Charity legacies from wealthy individuals on the rise
A number of wealthy individuals gifting over £1 million to charities has risen by almost a third in 2017/18, according to HMRC data.
HMRC revealed that those persons, known as high net worth (HNWs) individuals, who had left legacies to numerous charities, amounting to over £1m had in fact increased by 31%.
The number of transfers to charities on death worth over a million had increased to 3,043 from 2,328 the previous year, according to UK law firm Boodle Hatfield.
This will be welcome news to the charity sector, especially as they have been hit hard due to Covid-19 – as there is currently an estimated £10.1 billion funding shortfall within the sector due to the pandemic.
Eleanor Sepanski, Partner at Boodle Hatfield, said:
“The hope of many charities is that continued donations from HNWs make up for any fall in donations from the broader population.”
“Charitable giving upon death offers a huge financial boost for many charities. However, HNWs should consider switching to lifetime giving rather than waiting to donate a lump sum to charities upon death – particularly as the sector urgently needs help.
Matthew Lagden, CEO of Institute of Legacy Management commented on the HMRC data. He said:
“ILM welcomes this research which bears out what our members have been experiencing: that people of all wealth levels, including the very wealthy, are becoming increasingly generous when it comes to leaving gifts in their wills.
“This is testament to the joint efforts of charities, sector bodies such as ourselves and Remember a Charity, and the will writing profession in promoting charity legacies as a form of giving.
“This year has been the most difficult year in living memory for charities, with many suffering very significant shortfalls in funding due to the pandemic, and the continued strength of legacy giving has enabled many charities to keep operating.”

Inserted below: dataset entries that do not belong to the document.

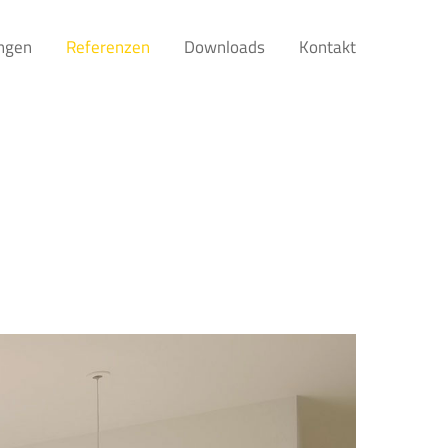
ngen
Referenzen
Downloads
Kontakt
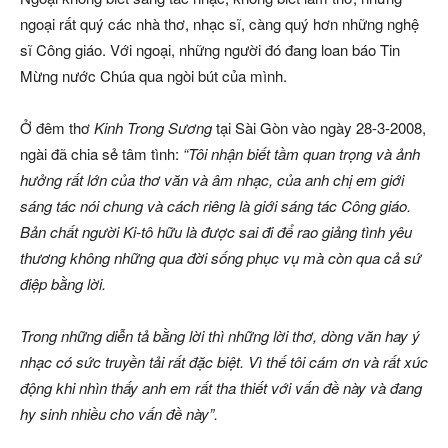
ngoại rất quý các nhà thơ, nhạc sĩ, càng quý hơn những nghệ
sĩ Công giáo. Với ngoại, những người đó đang loan báo Tin
Mừng nước Chúa qua ngòi bút của mình.
Ở đêm thơ
Kinh Trong Sương
tại Sài Gòn vào ngày 28-3-2008,
ngài đã chia sẻ tâm tình:
“Tôi nhận biết tầm quan trọng và ảnh
hưởng rất lớn của thơ văn và âm nhạc, của anh chị em giới
sáng tác nói chung và cách riêng là giới sáng tác Công giáo.
Bản chất người Ki-tô hữu là được sai đi để rao giảng tình yêu
thương không những qua đời sống phục vụ mà còn qua cả sứ
điệp bằng lời.
Trong những diễn tả bằng lời thì những lời thơ, dòng văn hay ý
nhạc có sức truyền tải rất đặc biệt. Vì thế tôi cám ơn và rất xúc
động khi nhìn thấy anh em rất tha thiết với vấn đề này và đang
hy sinh nhiều cho vấn đề này”.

Rob Cope, director of Remember A Charity – a consortium of 200 UK legacy charities further added:
“Charitable legacies are the largest single source of voluntary donations and have a huge impact on charities’ ability to deliver frontline services. The growth of high level gifts – particularly in the current climate – is critical and clearly demonstrates that there is a real drive for philanthropy, and specifically for leaving gifts in Wills. These substantial donations have enabled charities to keep their doors open and to keep services, supporting communities across the UK.
“Fiscal incentives are a key part of the picture, playing a vital role in inspiring those with wealthier estates to donate generously to the causes they care about, while reducing tax due from their estate. Just a couple of years ago, the inheritance tax break was under review and we successfully lobbied to protect it. Continued growth of large legacy gifts clearly shows just how powerful that incentive can be, particularly for those whose estates hover just above the inheritance tax threshold.”
Remember A charity also confirmed that in regards to legacy gifts in general, a broad range of charities benefit from legacy gifts each year, which amounts to more than 10,000 charities according to Wills notification service provider, Smee & Ford. And that the number (and breadth) of charities named in Wills is on the rise over the long term – with smaller charities increasingly benefitting from legacy gifts.